La extensión abierta de los paisajes marítimos le permitía a Andris expandir el pensamiento hacia el horizonte infinito. Las montañas, en cambio, le devolvían el eco de los fantasmas que habitaban dentro de su espíritu.

Si unas relajadas vacaciones en los Alpes daban origen a las más profundas angustias, el encierro entre esas cuatro paredes oscuras lo sumía en la desesperación.

Andris necesitaba huir del sótano, pero ante la imposibilidad material de liberar ese impulso, su cuerpo producía todos los humores que el organismo necesita para escapar. El corazón de Andris latía con el ritmo y la frecuencia del de un velocista.

Sudaba profusamente y tenía la respiración agitada como si, en efecto, se hubiese dado a la fuga. Sentía palpitaciones, cerrazón en la garganta y espasmos en el vientre. Creía estar al borde de un colapso fatal.

Todo este cuadro no hacía más que aumentar la zozobra en una espiral que alimentaba el malestar con angustia y la angustia, con malestar. En esos momentos tenía la certeza de que iba a morir.

Hanna conocía el carácter hipocondríaco de su marido y sabía cómo tranquilizarlo. Sin embargo, en aquel escenario, le resultaba cada vez más difícil devolverlo a la calma. Por añadidura, no tenía en qué ocupar el pensamiento.

Sometido a aquel presente perpetuo, Andris sentía que ya no había porvenir para él. Lo había perdido todo: la casa, el consultorio y los ahorros. Para completar el cuadro anímico, su único y delgado nexo con la vida se lo debía a la generosidad de su peor enemigo.

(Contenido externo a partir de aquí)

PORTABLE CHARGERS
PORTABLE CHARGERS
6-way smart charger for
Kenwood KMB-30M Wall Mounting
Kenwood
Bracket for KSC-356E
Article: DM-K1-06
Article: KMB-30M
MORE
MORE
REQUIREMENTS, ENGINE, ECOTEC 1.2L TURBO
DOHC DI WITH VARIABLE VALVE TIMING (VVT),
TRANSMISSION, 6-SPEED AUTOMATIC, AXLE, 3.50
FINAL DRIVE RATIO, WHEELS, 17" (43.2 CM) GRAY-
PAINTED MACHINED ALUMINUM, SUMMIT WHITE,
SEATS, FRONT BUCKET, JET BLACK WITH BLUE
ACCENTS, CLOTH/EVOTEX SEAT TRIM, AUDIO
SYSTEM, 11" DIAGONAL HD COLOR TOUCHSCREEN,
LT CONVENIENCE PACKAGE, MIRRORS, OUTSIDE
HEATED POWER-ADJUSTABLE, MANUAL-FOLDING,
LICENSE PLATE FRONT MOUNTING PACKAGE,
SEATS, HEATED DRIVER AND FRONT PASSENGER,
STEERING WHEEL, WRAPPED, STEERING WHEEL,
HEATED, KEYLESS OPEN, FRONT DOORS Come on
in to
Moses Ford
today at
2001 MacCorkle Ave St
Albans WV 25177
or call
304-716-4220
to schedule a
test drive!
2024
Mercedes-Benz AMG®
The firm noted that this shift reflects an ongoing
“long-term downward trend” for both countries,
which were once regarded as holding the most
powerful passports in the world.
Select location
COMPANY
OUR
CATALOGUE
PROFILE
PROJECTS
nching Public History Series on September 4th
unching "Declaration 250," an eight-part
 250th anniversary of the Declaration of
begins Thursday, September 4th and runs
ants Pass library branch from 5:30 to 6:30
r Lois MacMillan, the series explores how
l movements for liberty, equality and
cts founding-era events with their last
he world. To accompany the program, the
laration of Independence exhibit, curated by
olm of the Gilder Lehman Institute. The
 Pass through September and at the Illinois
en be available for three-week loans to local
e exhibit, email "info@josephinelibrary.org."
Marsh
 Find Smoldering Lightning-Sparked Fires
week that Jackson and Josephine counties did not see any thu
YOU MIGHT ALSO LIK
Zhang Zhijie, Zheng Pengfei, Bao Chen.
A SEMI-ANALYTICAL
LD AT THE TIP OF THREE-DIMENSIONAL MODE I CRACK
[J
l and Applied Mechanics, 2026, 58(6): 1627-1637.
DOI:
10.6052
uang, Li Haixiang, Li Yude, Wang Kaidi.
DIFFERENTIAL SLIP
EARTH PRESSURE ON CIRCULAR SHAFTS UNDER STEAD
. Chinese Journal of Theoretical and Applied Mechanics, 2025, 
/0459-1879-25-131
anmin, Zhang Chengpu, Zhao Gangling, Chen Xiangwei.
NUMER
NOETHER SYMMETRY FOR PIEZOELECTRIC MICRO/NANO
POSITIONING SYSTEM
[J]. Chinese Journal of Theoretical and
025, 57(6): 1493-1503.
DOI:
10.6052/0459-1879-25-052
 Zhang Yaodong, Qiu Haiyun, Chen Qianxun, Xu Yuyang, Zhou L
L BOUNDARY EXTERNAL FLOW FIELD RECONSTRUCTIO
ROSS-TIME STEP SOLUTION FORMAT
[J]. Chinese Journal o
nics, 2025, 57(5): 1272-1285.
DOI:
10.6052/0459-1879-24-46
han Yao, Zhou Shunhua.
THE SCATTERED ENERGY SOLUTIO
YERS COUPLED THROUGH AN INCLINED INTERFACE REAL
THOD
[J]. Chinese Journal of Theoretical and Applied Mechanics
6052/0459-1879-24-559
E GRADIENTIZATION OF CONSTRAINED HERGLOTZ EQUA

Hanna se refugiaba en la escritura. Hubiese preferido leer a escribir. Pero como no tenía ningún libro a mano, entonces ella misma escribía las páginas que habría querido leer en esa situación.

Tal vez, pensaba Hanna, en esto radicara la esencia última del oficio del escritor. Acaso los escritores buscaban dentro de su alma las páginas que necesitaban leer y que nadie había escrito aún. Hanna era una lectora compulsiva.

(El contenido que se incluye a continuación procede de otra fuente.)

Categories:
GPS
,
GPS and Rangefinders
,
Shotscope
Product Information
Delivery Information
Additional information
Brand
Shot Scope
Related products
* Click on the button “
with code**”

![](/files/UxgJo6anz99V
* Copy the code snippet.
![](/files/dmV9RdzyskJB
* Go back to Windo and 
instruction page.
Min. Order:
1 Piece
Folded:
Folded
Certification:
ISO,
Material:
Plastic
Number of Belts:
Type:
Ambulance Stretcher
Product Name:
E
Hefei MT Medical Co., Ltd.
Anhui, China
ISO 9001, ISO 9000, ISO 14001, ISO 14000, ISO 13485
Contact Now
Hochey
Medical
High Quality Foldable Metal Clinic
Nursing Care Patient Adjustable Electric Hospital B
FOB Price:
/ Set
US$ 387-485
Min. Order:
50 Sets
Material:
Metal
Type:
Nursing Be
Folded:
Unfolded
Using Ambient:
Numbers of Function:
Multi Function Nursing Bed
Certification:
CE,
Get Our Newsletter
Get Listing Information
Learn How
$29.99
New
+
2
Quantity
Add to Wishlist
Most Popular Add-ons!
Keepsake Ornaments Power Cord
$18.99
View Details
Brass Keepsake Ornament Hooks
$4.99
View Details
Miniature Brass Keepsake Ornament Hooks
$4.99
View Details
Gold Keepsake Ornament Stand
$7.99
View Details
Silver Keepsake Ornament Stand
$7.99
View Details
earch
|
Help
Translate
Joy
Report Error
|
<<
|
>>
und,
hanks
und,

Podía leer en cualquier lugar y circunstancia (…) Durante la extensa estadía en el subsuelo, Hanna escribía la mayor parte del tiempo con un doble propósito: por una parte se había convertido en autora para poder continuar siendo lectora.

Por otra, había descubierto que sus páginas servían para rescatar a Andris del abismo. El encierro les había revelado a ambos la naturaleza de la literatura de manera mucho más clara que cualquier teoría surgida de la Academia de Letras de Budapest.

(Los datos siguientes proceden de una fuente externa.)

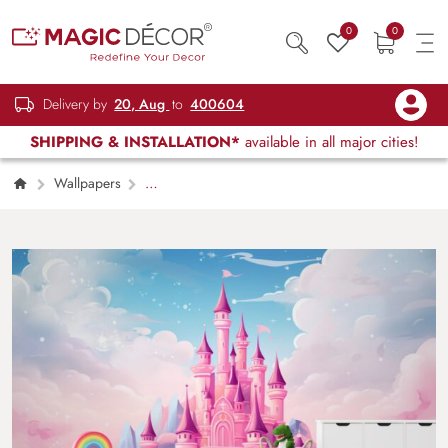
0
0
Delivery by
20, Aug
to
400604
SHIPPING & INSTALLATION*
available in all major cities!
Wallpapers
Kids Children & Teenagers
Dreamy Pink
and Pastel Color Cartoon Castle Wallpaper
Mural for Kids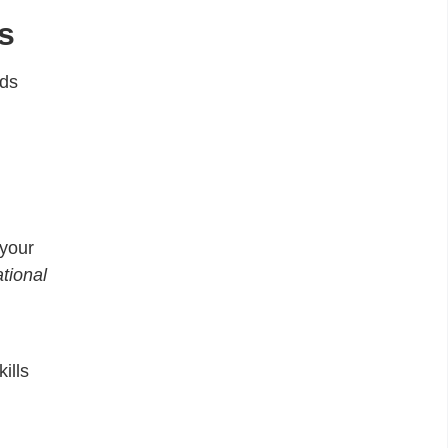
s
lds
 your
tional
ills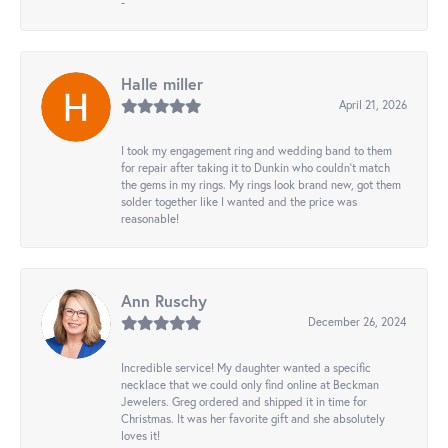
-
Halle miller
April 21, 2026
I took my engagement ring and wedding band to them
for repair after taking it to Dunkin who couldn't match
the gems in my rings. My rings look brand new, got them
solder together like I wanted and the price was
reasonable!
Ann Ruschy
December 26, 2024
Incredible service! My daughter wanted a specific
necklace that we could only find online at Beckman
Jewelers. Greg ordered and shipped it in time for
Christmas. It was her favorite gift and she absolutely
loves it!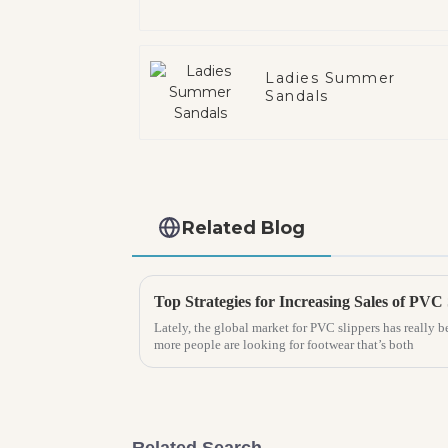
Ladies Summer
Sandals
Related Blog
Lately, the global market for PVC slippers has really b
more people are looking for footwear that’s both
Related Search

Para el común de la gente, el ejercicio de la escritura era una muestra de refinamiento, cultura y sensibilidad; los libros adornaban el espíritu del mismo modo que una biblioteca decoraba una sala.

Hanna pudo comprobar que en aquellos días de clausura las letras no eran una vana materia de polémica de salón (…); la escritura se había convertido en una cuestión de vida o muerte.

Hanna dibujaba en su anotador unas letras diminutas y apretadas para aprovechar al máximo el breve espacio entre los renglones. No temía a la página en blanco; al contrario, le daba terror la idea de quedarse sin hojas.

Estiró el anotador cuanto pudo, pero un día, fatalmente, llegó a la última página. Continuó entonces en ambas caras de la tapa y la contratapa.

Nada le daba más alegría que descubrir una nueva superficie libre: papeles sueltos en el fondo de las cajas, cartones de embalajes y hasta en las maderas de los cajones.

Cualquier espacio servía para extender un texto: las paredes, el cemento del piso y hasta la palma de su mano. La escritura y la lectura se convirtieron en el único medio para evadir el encierro y alcanzar un estado semejante a la felicidad”.

Estos son algunos fragmentos de “Los amante bajo el Danubio”.

Quienes han sufrido persecuciones y han debido vivir años ocultos, encerrados, sin ver la luz del sol, nos enseñan que lo único que nos salva de sucumbir es mantener la dignidad y la condición humana aún, y sobre todo, en las circunstancias más adversas.

El gran peligro es que nosotros nos convirtamos en el peor de los virus.